Taylor Jonathan, Fenner John
Sheffield Teaching Hospitals NHS Foundation Trust, Sheffield, UK.
University of Sheffield, Sheffield, UK.
BJR Open. 2018 Nov 23;1(1):20180017. doi: 10.1259/bjro.20180017. eCollection 2019.
Machine learning promises much in the field of radiology, both in terms of software that can directly analyse patient data and algorithms that can automatically perform other processes in the reporting pipeline. However, clinical practice remains largely untouched by such technology. This article highlights what we consider to be the major obstacles to widespread clinical adoption of machine learning software, namely: representative data and evidence, regulations, health economics, heterogeneity of the clinical environment and support and promotion. We argue that these issues are currently so substantial that machine learning will struggle to find acceptance beyond the narrow group of applications where the potential benefits are readily evident.
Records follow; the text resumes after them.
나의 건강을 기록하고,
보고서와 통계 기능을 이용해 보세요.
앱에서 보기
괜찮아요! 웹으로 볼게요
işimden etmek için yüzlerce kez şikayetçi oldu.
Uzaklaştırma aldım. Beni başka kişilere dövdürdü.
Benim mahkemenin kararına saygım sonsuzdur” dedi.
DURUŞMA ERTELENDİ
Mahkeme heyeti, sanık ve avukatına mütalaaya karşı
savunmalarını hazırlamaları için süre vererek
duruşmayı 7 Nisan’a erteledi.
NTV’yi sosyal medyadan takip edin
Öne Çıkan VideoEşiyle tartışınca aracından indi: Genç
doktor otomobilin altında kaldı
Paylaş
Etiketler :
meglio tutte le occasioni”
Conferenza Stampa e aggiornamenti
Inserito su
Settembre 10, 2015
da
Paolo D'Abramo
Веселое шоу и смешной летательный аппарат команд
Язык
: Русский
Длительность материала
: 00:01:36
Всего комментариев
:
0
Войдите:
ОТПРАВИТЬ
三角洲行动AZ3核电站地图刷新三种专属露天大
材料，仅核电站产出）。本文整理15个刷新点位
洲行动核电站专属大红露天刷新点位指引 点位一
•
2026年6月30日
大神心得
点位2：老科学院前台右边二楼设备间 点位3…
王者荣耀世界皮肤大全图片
In order that machine learning can fulfil its potential in radiology, a radical new approach is needed, where significant resources are directed at reducing impediments to translation rather than always being focused solely on development of the technology itself.
机器学习在放射学领域前景广阔,无论是在可直接分析患者数据的软件方面,还是在能自动执行报告流程中其他环节的算法方面。然而,此类技术在很大程度上仍未触及临床实践。本文重点阐述了我们认为机器学习软件在临床广泛应用的主要障碍,即:代表性数据与证据、法规、卫生经济学、临床环境的异质性以及支持与推广。我们认为,目前这些问题非常严重,以至于机器学习将难以在潜在益处显而易见的狭窄应用领域之外获得认可。为了使机器学习能够在放射学中发挥其潜力,需要一种全新的方法,即投入大量资源来减少转化障碍,而不是一直仅仅专注于技术本身的开发。